● **Directions**
Look below for the line containing "治験文書の翻訳・ローカライゼーションにAIをどれだけ", then write out that line and every line after it to the end, exactly, minus the pictures.
---
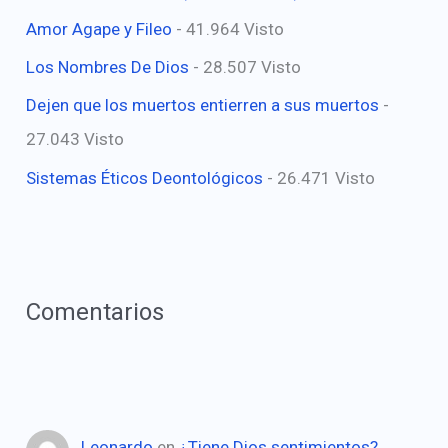
Amor Agape y Fileo
- 41.964 Visto
Los Nombres De Dios
- 28.507 Visto
Dejen que los muertos entierren a sus muertos
-
27.043 Visto
Sistemas Éticos Deontológicos
- 26.471 Visto
Comentarios
Leonardo
en
¿Tiene Dios sentimientos?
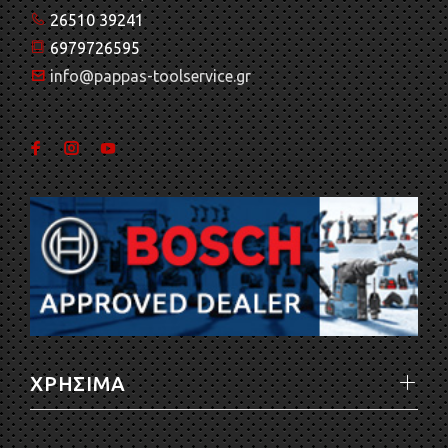
26510 39241
6979726595
info@pappas-toolservice.gr
ΧΡΗΣΙΜΑ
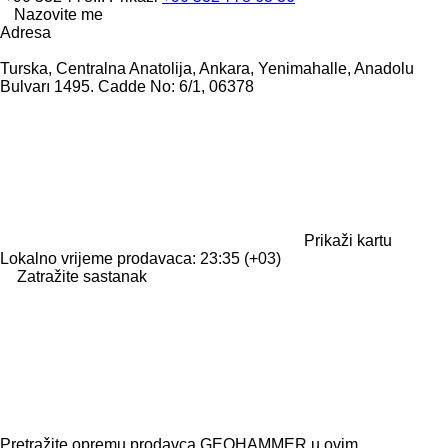
Nazovite me
Adresa
Turska, Centralna Anatolija, Ankara, Yenimahalle, Anadolu
Bulvarı 1495. Cadde No: 6/1, 06378
Prikaži kartu
Lokalno vrijeme prodavaca: 23:35 (+03)
Zatražite sastanak
Pretražite opremu prodavca GEOHAMMER u ovim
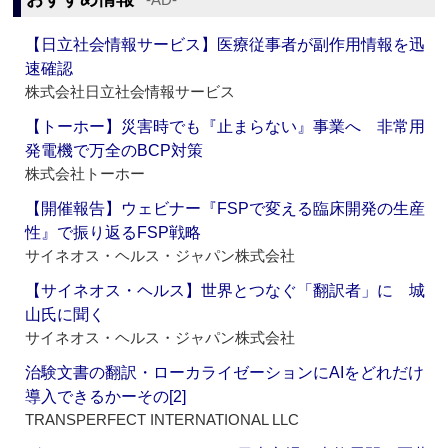
【日立社会情報サービス】医療従事者が副作用情報を迅
速確認
株式会社日立社会情報サービス
【トーホー】災害時でも『止まらない』事業へ 非常用
発電機で万全のBCP対策
株式会社トーホー
【開催報告】ウェビナー『FSPで変える臨床開発の生産
性』で振り返るFSP戦略
サイネオス・ヘルス・ジャパン株式会社
【サイネオス・ヘルス】世界とつなぐ「翻訳者」に 城
山氏に聞く
サイネオス・ヘルス・ジャパン株式会社
治験文書の翻訳・ローカライゼーションにAIをどれだけ
導入できるかーその[2]
TRANSPERFECT INTERNATIONAL LLC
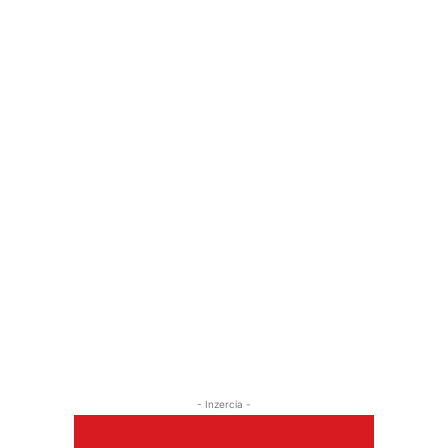
- Inzercia -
---
● **Reply to the exercise**
治験文書の翻訳・ローカライゼーションにAIをどれだけ
導入できるかーその[2]
TRANSPERFECT INTERNATIONAL LLC
- Inzercia -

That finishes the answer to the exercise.